There have been several happy additions to our scientific staff in the past few months, and a number of departures from the technical staff.
First to arrive was Robert Blum, leaving a Hubble Fellowship at JILA (University of Colorado) to join us as an infrared Assistant Astronomer in May. Bob is no stranger to CTIO, having been a frequent observer here and a collaborator with many former Tololinos during his graduate student days at Ohio State (PhD 1995). His current research activity centers around studies of the stellar population in the inner Galaxy. He will also be collaborating with Brooke Gregory and Ron Probst in our IR instrumentation program. Bob, is accompanied by his wife Denise, son Brian (5 years), daughter Megan (4 months), and their faithful dog Gizmo.

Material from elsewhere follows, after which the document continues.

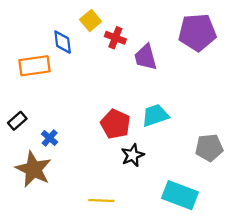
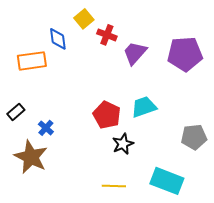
purple pentagon: (197, 32) -> (185, 54), moved
purple trapezoid: (146, 57) -> (135, 53), turned 56
yellow line: (101, 201) -> (114, 186), moved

The second arrivals are Patrice Bouchet, wife Terry, and son Antoine (3 years). Patrice began a one year Support Scientist appointment in June. He comes to us from ESO where he has been holding a Senior Staff Astronomer position and heading the Infrared Group at La Silla. Patrice's main interests are supernovae and their remnants. He will join the IR team implementing the tip-tilt facility on the Blanco telescope, assist visiting astronomers using IR instruments, and act as liaison scientist during the 2MASS startup.
Our most recent arrival, in August, is René Méndez Bussard, who is coming to CTIO under a postdoctoral fellowship program aimed at the reinsertion of Chilean scientists working abroad into the national scientific community. René has B.A. and M.S. degrees from the University of Chile, a PhD from Yale (1995), and has most recently held a postdoctoral position with ESO in Garching. His research focuses on the kinematical and dynamical description of stellar populations in the Galaxy as constraints on theories of Galactic formation, using the interplay between large scale astrometric and photometric surveys and sophisticated model codes. René's scientific contacts in the North American, European, and Chilean communities will be put to use in support of CTIO efforts in light pollution, cooperative projects, and public outreach. René's family are wife Rosa Garay Fluhmann, and daughters Manuela (7 years) and Josefina (9 months).

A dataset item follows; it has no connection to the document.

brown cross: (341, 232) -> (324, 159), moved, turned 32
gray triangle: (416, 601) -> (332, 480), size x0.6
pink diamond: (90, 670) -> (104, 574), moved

1997 will be remembered as the year that Gemini began to have a direct impact on the technical operations at Cerro Tololo. We have anticipated for some time that Gemini would exert a powerful attraction for some of our technical staff. It would be surprising if it were not so, after talking about Gemini as our future for so many years. At the same time, we expected that Gemini would want to use some of the CTIO technical personnel for staffing the southern Gemini telescope on Cerro Pachon. Over the months from June to August, we will see three members of our permanent staff relocate to Hawaii to participate in the commissioning of the Gemini-North telescope. We expect that they will return to Chile for the commissioning of the Southern telescope and then remain in Chile during the operation phase of Gemini starting in 2001.
Though we see this process as natural and in the long run a healthy one for the southern Observatories, CTIO plus Gemini, the immediate impact is the pain of losing experienced colleagues and good friends. The experience and dedication of these employees will be sorely missed.
The employees who are going to Gemini at this time are: Gustavo Arriagada, TELOPS electronics engineer, who came to Tololo in 1986; Manuel Lazo, electronics engineer in TELOPS and lately in the La Serena Electronics Group, who came to Tololo in 1986; and John Filhaber, Optical Engineer, who came to Tololo in 1995. We wish them well in their work with Gemini and hope to see them back in Chile in a couple of years!
Though not a member of our permanent staff, Luis Godoy, an instrument maker in the La Serena shops, has also been hired by Gemini and will going to Hawaii in August. Luis has been working with us on a temporary basis for several years supported by funding from the MACHO project which is used to improve the small telescopes.
This Newsletter also marks the departure of Gary Webb and his family from CTIO. In the more than 15 years he has been at Tololo, Gary worked in several major areas. He was system manager for the Data General computers both in La Serena and on the mountain. He wrote a significant fraction of the code to control the first incarnation of the IR Spectrometer (used for the observations of SN1987a, for example). Since 1989, he has been associated with various phases of the Arcon software system. All waveforms generated every night for every Arcon controlled instrument are the result of Gary's efforts. Gary is taking a position with Raytheon Corp. in Waco, Texas, to develop software for the Stratospheric Observatory for Infrared Astronomy (SOFIA). All Tololinos, and their many other Chilean friends, wish the Webbs well in their new life back in the States.
Finally, we are losing another of our experienced mountain support persons. Telescope operator Luis Gonzalez leaves Tololo in August. He is moving to a research position at Cerro Calan Observatory, University of Chile, Santiago. Luis' ability, and his warm and cheerful personality, will be missed on the mountain.